Information
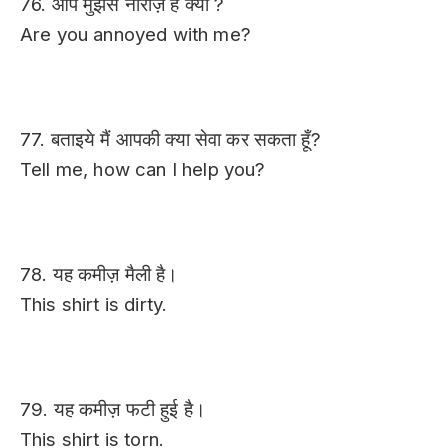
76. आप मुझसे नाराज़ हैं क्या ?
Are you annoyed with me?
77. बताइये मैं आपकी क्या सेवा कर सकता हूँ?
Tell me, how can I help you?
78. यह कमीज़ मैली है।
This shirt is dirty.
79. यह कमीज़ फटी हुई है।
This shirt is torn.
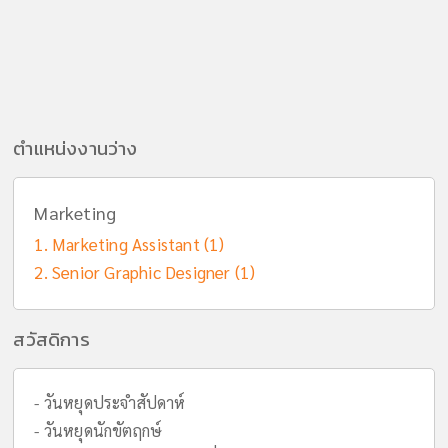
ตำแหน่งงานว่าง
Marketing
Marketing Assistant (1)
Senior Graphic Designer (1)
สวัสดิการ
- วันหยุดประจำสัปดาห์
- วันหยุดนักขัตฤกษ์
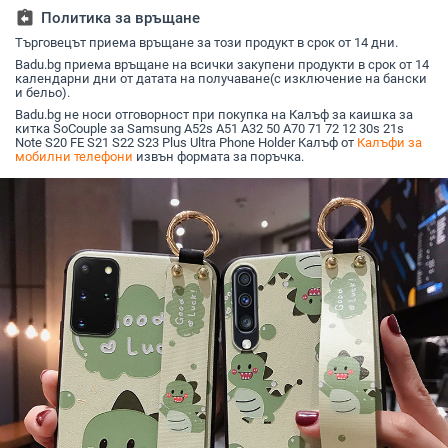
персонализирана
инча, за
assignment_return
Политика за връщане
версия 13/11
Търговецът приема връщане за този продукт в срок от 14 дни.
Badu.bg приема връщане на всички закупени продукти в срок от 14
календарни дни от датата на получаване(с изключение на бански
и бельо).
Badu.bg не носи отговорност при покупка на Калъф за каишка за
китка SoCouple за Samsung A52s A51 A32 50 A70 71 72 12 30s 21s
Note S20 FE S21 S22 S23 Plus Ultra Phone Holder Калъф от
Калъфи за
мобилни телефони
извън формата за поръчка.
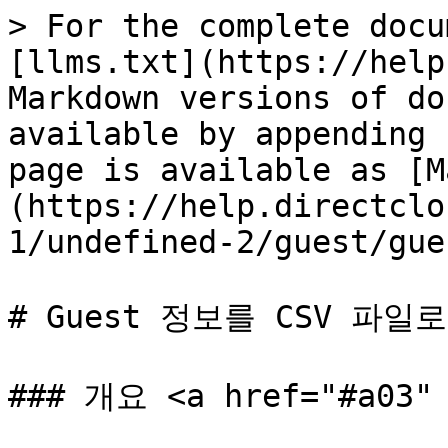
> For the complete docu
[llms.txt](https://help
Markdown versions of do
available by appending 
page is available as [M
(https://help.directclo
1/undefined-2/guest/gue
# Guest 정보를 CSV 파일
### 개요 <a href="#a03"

Directions
Lines from the one holding "[llms.txt](https://help" through the end of the material above should be output exactly, and all others skipped.

Response to this exercise
[llms.txt](https://help
Markdown versions of do
available by appending 
page is available as [M
(https://help.directclo
1/undefined-2/guest/gue
# Guest 정보를 CSV 파일
### 개요 <a href="#a03"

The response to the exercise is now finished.